Disputes rise on prom venues

Space+is+the+current+venue+for+this+year%27s+senior+prom%2C+but+students+now+have+the+opportunity+to+vote+if+they+prefer+a+more+formal+location.

Photo Credit: Zoe Kay

Space is the current venue for this year’s senior prom, but students now have the opportunity to vote if they prefer a more formal location.

by Kate Casey, Managing Editor

This year’s choice of prom venue has caused unrest among some of the senior class and parents.

The senior class officers began planning their prom in June of 2017. Together, they drafted a list of possible venues. Senior class advisers Mrs. Kathleen Walter and Mr. Tom Lyon, invited students to visit the locations, but without a response, they were forced to make a decision. They chose to put a $2,000 deposit down at Space, a private party venue in Englewood to secure the senior prom. Students were also asked to visit other venues over the November break, but no one had volunteered.

“I believe some of the people involved were distracted,” Walter said. “I was worried that the venues were going to book up because April 27 is prime wedding season.”

Many seniors felt like their opinions were not taken into consideration before the advisers put the deposit down.

“All the sudden we found out there was a deposit down,” one senior said. “But no one really wanted to go there.”

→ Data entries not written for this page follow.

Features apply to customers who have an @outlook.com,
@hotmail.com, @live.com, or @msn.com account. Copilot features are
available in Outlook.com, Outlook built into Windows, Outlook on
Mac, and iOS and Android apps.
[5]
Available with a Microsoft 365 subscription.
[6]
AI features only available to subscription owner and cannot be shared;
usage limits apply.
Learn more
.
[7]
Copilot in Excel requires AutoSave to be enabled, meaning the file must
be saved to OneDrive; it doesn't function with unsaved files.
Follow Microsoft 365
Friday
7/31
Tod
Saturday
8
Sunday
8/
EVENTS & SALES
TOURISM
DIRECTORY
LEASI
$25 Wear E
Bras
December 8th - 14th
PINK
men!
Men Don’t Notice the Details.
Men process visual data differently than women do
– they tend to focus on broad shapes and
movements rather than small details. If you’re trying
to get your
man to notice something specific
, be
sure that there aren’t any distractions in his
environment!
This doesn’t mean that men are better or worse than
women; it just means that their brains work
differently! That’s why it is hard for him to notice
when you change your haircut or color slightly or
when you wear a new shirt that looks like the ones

Space is not a typical prom locale. It has a permanent dance floor surrounded by screens and LED lights with an arcade, “paint-less paintball,” and laser tag.

Although it may seem untraditional, Space is also a wedding venue. The arcade section may  be closed off and arrangements can be made for more formal decor. Because many of the class officers did not express their opinions, Walter thought students would be satisfied.

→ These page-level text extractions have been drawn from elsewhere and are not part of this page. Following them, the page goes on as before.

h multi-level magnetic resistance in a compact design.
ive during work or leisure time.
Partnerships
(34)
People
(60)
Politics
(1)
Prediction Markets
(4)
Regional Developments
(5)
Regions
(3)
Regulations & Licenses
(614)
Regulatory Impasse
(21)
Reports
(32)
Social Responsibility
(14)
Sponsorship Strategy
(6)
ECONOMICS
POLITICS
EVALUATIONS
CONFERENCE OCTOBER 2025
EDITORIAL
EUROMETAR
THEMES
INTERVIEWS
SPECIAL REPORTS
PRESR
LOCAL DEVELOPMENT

“I’ve been here for ten years, and I’ve been at another school for ten years and I’ve watched a lot of prom issues,” Walter said.

In previous years, disputes in seating arrangements caused issues among students. Last year, parents, teachers, and the administration were forced to get involved, and some students decided not to come at all.

“At Space we could set up half tables and half lounge area. It’s a nice solution to the social problem that the tables caused last year,” Walter said.

Still, many students are opposed to what they say is an unconventional venue. The informal arrangements and games are not appealing to students who were looking forward to a traditional prom.

In hopes to ease student disagreements, Walter and Lyon opened the issue to voting. On the Class of 2018 Facebook and Google Classroom page, seniors can vote to stay with Space or move the venue to another location. As of now, the Valley Regency in Montclair holds the lead.

If the venue were to change, ticket prices would increase to cover the $2,000 loss from the deposit. Tickets are expected to cost around $160 for Space and $195 for the Regency.

Some students are planning to visit Space and ask for the deposit back, even though it was non-refundable. Others are organizing fundraisers.

“I don’t have a horse in this race. I don’t care where they are going to prom. I felt I was acting responsibly in trying to secure a venue,” Walter said. “We just want people to have a nice prom and get involved.”